For the past year and a half, I had the pleasure of speaking by email with Greg Herriges, who formed Athanor with his friend Rick Vittenson. It was great to learn some interesting things about the duo - as the story goes - and to know better Greg's current work as a writer and a professor in the Harper College's English Department who teaches a Beatles-specific class, or just to talk about this and that, with life as it comes. A question that has arisen upon talking with Greg was 'Why on earth with such a solid collection of material didn't you set about recording an album?', while this may be easier said than done.

And so it is - Athanor available on LP. It feels more like floating on cloud nine when bands like Athanor who missed the train for some reason, get another chance to climb on and are offered the possibility to get a wider audience. Suffice it to say, I am very grateful to Guerssen for making that possible and absolutely thrilled with the result. Like all this kind of releases, Flashback had an element of backstory too, with chance that often plays a large part in the fortunes of resurrection. There is nevertheless no need to go back over the biography of the band. We refer you to the extensive details of the Athanor story told in the liners by Mark Breyer, who produced the first single of the three 45s recorded and self-released between 1973 and 1975 by the duo and, those that have not yet done, so may like to read Greg and Rick's interview here. But anyhow, the nodal point here is undoubtedly how outrageously good these so-called demos and unreleased cuts are.

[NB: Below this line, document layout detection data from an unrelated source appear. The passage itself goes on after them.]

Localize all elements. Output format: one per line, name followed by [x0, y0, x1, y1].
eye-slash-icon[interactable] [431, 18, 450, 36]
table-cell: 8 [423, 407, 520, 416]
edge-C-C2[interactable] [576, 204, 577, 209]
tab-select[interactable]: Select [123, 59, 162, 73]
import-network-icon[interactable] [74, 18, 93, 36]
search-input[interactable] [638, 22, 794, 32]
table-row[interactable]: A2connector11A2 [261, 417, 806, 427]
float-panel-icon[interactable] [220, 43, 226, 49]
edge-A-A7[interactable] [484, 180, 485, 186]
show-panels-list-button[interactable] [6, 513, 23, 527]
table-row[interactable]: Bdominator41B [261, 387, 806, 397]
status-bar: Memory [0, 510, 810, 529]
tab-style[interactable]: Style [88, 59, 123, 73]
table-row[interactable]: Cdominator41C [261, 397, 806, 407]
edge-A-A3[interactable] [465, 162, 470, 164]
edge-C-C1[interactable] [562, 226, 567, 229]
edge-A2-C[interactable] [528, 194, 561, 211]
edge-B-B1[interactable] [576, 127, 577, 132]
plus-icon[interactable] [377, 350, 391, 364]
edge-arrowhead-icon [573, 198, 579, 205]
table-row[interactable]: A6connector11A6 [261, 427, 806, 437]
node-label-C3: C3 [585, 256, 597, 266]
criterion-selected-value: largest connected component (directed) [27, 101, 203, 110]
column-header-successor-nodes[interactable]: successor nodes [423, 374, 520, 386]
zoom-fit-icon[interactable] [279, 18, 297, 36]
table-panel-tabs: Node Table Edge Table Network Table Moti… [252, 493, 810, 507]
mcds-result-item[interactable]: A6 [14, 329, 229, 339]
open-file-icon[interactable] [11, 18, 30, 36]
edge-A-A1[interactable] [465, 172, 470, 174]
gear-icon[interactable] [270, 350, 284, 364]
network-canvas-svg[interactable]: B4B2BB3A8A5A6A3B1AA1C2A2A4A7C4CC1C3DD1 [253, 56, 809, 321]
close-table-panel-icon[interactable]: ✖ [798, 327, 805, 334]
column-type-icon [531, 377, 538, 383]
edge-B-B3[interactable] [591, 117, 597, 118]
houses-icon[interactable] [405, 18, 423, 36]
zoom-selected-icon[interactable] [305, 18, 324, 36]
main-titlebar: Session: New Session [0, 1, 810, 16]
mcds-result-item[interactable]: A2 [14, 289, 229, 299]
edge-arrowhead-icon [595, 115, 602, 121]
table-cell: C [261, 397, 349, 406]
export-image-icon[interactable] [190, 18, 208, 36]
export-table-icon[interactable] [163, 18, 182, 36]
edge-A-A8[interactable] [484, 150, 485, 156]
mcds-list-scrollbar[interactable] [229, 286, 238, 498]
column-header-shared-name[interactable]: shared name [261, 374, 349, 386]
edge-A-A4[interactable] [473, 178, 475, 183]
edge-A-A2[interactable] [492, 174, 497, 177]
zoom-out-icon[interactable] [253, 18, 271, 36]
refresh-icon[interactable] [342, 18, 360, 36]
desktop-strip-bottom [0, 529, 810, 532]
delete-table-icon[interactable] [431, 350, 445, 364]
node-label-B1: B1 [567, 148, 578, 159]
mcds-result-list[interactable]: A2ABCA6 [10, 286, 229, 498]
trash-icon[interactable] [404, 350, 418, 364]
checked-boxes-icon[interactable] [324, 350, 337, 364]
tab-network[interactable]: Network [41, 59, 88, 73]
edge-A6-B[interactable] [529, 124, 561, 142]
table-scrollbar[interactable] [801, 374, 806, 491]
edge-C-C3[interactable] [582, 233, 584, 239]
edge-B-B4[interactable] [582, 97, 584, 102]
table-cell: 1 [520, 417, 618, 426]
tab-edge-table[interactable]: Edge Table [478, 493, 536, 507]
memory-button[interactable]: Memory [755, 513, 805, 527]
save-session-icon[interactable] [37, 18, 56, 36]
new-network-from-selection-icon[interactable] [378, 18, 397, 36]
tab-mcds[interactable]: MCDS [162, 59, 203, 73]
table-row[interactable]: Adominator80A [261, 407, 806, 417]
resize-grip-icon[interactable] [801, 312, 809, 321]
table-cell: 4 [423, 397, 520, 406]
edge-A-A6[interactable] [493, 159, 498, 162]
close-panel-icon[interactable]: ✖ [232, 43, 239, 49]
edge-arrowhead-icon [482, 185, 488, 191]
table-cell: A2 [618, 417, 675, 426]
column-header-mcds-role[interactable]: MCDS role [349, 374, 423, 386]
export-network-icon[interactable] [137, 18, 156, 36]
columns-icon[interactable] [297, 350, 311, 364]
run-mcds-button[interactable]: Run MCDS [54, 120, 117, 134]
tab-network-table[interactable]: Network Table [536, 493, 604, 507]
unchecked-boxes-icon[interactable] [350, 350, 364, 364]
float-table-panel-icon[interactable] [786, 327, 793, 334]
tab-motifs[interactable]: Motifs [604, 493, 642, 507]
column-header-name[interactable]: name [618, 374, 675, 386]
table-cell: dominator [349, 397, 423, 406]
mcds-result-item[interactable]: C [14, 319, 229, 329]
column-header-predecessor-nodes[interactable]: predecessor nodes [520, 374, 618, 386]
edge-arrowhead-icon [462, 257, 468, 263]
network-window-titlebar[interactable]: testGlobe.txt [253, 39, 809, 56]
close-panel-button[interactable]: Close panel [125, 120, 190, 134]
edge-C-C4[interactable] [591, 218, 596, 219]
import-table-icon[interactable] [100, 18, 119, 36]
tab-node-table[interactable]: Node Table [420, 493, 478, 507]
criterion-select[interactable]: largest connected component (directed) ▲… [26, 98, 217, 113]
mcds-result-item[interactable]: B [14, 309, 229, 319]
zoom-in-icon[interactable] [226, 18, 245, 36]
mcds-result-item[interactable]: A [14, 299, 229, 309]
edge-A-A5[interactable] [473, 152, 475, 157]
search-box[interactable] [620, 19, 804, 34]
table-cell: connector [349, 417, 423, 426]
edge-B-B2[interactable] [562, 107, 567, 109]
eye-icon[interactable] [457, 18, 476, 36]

Forty years have passed since the first numbers were recorded, but it hasn't dated one bit and still sounds today like a slice of timeless pop gems. Maybe because during its first 1973-75 lifespan, Athanor was already a throwback to the melodic 60s tinged pop - these 60s-in-the-70s acts - but also an unwitting power-pop first bud that combined hard-driving electric guitars with catchy arrangements and hook-laden melodies. But don't be misled by this collision and the heterogeneous nature of the cuts: this album is no less cohesive. From the erudite songwriting and imagery of "Urizen" to the pared-down lines of "Like A River Flows", from psychedelic hypnotic meander to raspy intensity of pop tunes at their most naked ("Habbits"), from the brooding "Wonder Why I'm sick" and its thunderous guitar energy to evocative and heartfelt ballads ("Hidden Monsters"), the Athanor aesthetic has a familiar sounding yet distinctive, combining the flavor of late period Fab Four and solo Beatles releases (the Lennon's one to be more precise), tight harmonies (the way Rick complementing Greg is really great), and the powerful interlacing of electric and acoustic guitar parts. I can't say enough about this release.

I envy those among pop lovers who have never heard of Athanor. Perhaps one day, one of them wandering in the streets and listening to music near an open window will believe itself to be transported into another universe where an oldies radio station would play nothing but hits. I believe it will be only a turntable playing Flashback. The kind of story Greg may relay to his students.